Jensen Huang Founder, President and CEO at NVIDIA | Official website
NVIDIA, the multinational technology company, has announced its plans to boost quantum computing at global supercomputing centers with the use of its open-source NVIDIA CUDA-Q™ platform. This initiative will be implemented in supercomputing sites located in Germany, Japan, and Poland. These sites will utilize the platform to power the Quantum Processing Units (QPUs) within their NVIDIA-accelerated high-performance computing systems.
QPUs, which form the core of quantum computers, leverage particle behavior such as that of electrons or photons to perform calculations differently than traditional processors. This unique method has the potential to expedite certain types of calculations.
In Germany, Jülich Supercomputing Centre (JSC) at Forschungszentrum Jülich is integrating a QPU developed by IQM Quantum Computers into its JUPITER supercomputer. The latter is powered by the NVIDIA GH200 Grace Hopper™ Superchip.
The National Institute of Advanced Industrial Science and Technology (AIST) in Japan houses the ABCI-Q supercomputer designed to propel the country's quantum computing initiative.
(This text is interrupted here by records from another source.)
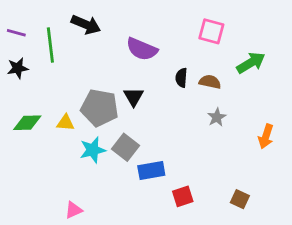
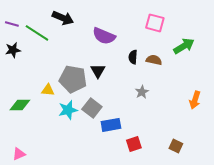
green line: (50, 45) -> (37, 33), turned -50
gray star: (217, 117) -> (142, 92), moved
green diamond: (27, 123) -> (20, 105), moved
pink triangle: (74, 210) -> (19, 154), moved

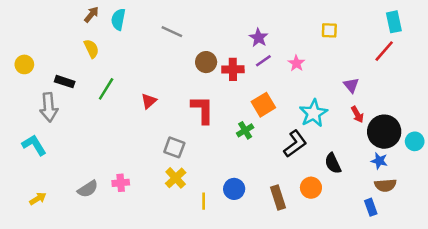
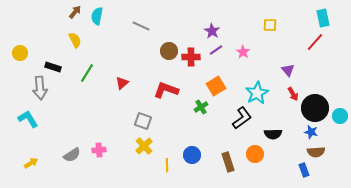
red L-shape: (202, 110) -> (166, 90), turned -70
black semicircle: (333, 163) -> (273, 134), turned -66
The system, fueled by the NVIDIA Hopper™ architecture, will incorporate a QPU from QuEra.
In Poland, Poznan Supercomputing and Networking Center (PSNC) recently installed two photonic QPUs built by ORCA Computing. These are connected to a new supercomputer partition accelerated by NVIDIA Hopper.
Tim Costa, director of quantum and HPC at NVIDIA stated that "useful quantum computing will be enabled by the tight integration of quantum with GPU supercomputing." He added that NVIDIA's quantum computing platform equips pioneers like AIST, JSC and PSNC to push scientific discovery boundaries and advance state-of-the-art quantum-integrated supercomputing.
The QPU integrated with ABCI-Q will allow AIST researchers to explore quantum applications in AI, energy and biology using Rubidium atoms controlled by laser light as qubits for calculations. Masahiro Horibe, deputy director of G-QuAT/AIST, affirmed that "Japan’s researchers will make progress toward practical quantum computing applications with the ABCI-Q quantum-classical accelerated supercomputer."
PSNC's QPUs will enable research in biology, chemistry and machine learning using two PT-1 quantum photonics systems. Krzysztof Kurowski, CTO and deputy director of PSNC, stated that their collaboration with ORCA and NVIDIA has allowed them to create a unique environment and build a new quantum-classical hybrid system at PSNC.
The QPU integrated with JUPITER will enable JSC researchers to develop quantum applications for chemical simulations and optimization problems. Kristel Michielsen, head of the quantum information processing group at JSC, expressed that "quantum computing is being brought closer by hybrid quantum-classical accelerated supercomputing."
By tightly integrating quantum computers with supercomputers, CUDA-Q also enables quantum computing with AI to solve problems such as noisy qubits and develop efficient algorithms. CUDA-Q is an open-source and QPU-agnostic quantum-classical accelerated supercomputing platform widely used by companies deploying QPUs.